Assigned task: Exactly the lines from the one containing "Segment every instance" through the end of the records must be reproduced; leave out all pictures.

--- Entries provided Enclosed Below ---

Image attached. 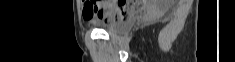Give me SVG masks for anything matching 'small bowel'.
<instances>
[{
  "instance_id": "1",
  "label": "small bowel",
  "mask_w": 235,
  "mask_h": 62,
  "mask_svg": "<svg viewBox=\"0 0 235 62\" xmlns=\"http://www.w3.org/2000/svg\"><path fill=\"white\" fill-rule=\"evenodd\" d=\"M125 7L133 9L136 3H122ZM116 4L108 2L103 7H94L85 4L83 7V19L89 22H112L117 20L115 17ZM124 19V18H123Z\"/></svg>"
}]
</instances>
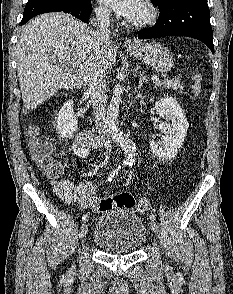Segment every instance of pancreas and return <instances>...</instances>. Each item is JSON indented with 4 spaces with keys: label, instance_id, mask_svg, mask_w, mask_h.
I'll list each match as a JSON object with an SVG mask.
<instances>
[{
    "label": "pancreas",
    "instance_id": "1",
    "mask_svg": "<svg viewBox=\"0 0 233 294\" xmlns=\"http://www.w3.org/2000/svg\"><path fill=\"white\" fill-rule=\"evenodd\" d=\"M157 87H164L167 89H173L174 91L182 90L183 84L180 82V79L174 77L172 79H164L163 81H158L155 83Z\"/></svg>",
    "mask_w": 233,
    "mask_h": 294
}]
</instances>
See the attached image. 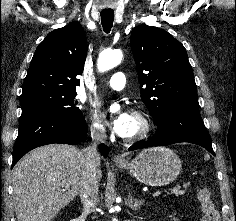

--- End of Enclosed Entries provided ---

Written answer:
Segment every instance of pancreas and return <instances>...</instances>. Each item is JSON indented with 4 spaces with keys: label, instance_id, mask_svg, mask_w, mask_h.
I'll list each match as a JSON object with an SVG mask.
<instances>
[{
    "label": "pancreas",
    "instance_id": "1",
    "mask_svg": "<svg viewBox=\"0 0 233 294\" xmlns=\"http://www.w3.org/2000/svg\"><path fill=\"white\" fill-rule=\"evenodd\" d=\"M157 87H164L167 89H173L174 91L182 90L183 84L180 82V79L174 77L172 79H164L163 81H158L155 83Z\"/></svg>",
    "mask_w": 233,
    "mask_h": 294
}]
</instances>
See the attached image. 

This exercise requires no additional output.